The Impact of Continuous Security Validation study, released by SafeBreach and conducted by S&P Global Market Intelligence, surveyed 400 highly qualified security practitioners across the United States and Europe on the biggest security challenges, which CSV tools they are using, the level of adoption and maturity of those tools and the business outcomes they achieved.
A majority of respondents said regulatory complexity is a top challenge with 46% saying the increasing complexity/effort to comply with regulations and internal security policies is a primary challenge. In addition, 45% of respondents were also concerned with the increased costs/risks associated with their growing attack surface.
Other key highlights include:
- Ransomware attacks surge, but organizations are not prepared: 47% experienced a ransomware attack in the past year but only half of those companies had a formal ransomware recovery and remediation plan in place. 56% of victims paid the ransom but only 39% of payments resulted in successful data recovery.
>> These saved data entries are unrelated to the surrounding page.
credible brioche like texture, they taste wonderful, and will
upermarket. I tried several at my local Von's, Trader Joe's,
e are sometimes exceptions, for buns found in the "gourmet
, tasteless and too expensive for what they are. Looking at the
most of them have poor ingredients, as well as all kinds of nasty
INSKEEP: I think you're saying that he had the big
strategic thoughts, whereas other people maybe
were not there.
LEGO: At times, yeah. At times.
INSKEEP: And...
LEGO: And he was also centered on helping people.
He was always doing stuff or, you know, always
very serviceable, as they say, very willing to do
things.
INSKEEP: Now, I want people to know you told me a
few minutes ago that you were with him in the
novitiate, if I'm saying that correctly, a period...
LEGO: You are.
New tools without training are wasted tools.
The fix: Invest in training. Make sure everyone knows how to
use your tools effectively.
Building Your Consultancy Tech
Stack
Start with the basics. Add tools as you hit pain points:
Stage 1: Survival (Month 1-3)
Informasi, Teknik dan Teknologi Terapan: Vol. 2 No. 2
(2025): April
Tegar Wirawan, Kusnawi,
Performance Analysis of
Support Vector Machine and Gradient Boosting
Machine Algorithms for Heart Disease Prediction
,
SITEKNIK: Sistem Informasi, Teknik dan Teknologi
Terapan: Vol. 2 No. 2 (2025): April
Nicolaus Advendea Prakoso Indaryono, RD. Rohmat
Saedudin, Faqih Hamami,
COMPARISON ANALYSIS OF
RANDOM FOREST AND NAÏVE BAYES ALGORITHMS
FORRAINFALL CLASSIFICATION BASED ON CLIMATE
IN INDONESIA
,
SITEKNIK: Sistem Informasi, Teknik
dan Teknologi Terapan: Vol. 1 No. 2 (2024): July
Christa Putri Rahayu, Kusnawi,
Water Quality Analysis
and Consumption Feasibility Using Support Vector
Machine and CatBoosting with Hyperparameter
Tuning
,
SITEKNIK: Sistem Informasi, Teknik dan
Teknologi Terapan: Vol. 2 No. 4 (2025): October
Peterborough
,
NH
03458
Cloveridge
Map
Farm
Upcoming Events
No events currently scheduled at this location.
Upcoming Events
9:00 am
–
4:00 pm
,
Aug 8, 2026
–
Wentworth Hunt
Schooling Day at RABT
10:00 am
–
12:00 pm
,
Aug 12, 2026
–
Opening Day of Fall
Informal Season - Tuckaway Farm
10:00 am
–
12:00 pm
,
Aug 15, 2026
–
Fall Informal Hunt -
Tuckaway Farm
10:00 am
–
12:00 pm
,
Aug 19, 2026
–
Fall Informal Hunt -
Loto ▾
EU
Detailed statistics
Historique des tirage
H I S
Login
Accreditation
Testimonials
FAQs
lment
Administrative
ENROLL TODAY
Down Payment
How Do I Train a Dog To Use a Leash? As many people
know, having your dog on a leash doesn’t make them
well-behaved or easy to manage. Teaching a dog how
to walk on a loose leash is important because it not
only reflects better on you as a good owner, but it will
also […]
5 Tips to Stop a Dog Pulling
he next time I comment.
- “Swivel chair management,” also known as tool overload, creates security gaps: Analysts have access to an average of 21-30 tools in total, using 11-20 of them regularly (at least weekly). Respondents are overwhelmed by the effort to install, maintain and train on these tools, and are concerned about delays in incident response.
- Breach and attack simulation (BAS) capabilities help reduce business and operational risk: 95% of respondents value identifying unpublished, signatureless and zero-day vulnerabilities. 54% said increased visibility into security control performance and posture was their primary ROI driver.
- The cyber skills shortage continues to plague organizations with 48% of respondents indicating they are very concerned, and 43% are somewhat concerned about the skills shortage, amounting to 91% showing concern about staffing.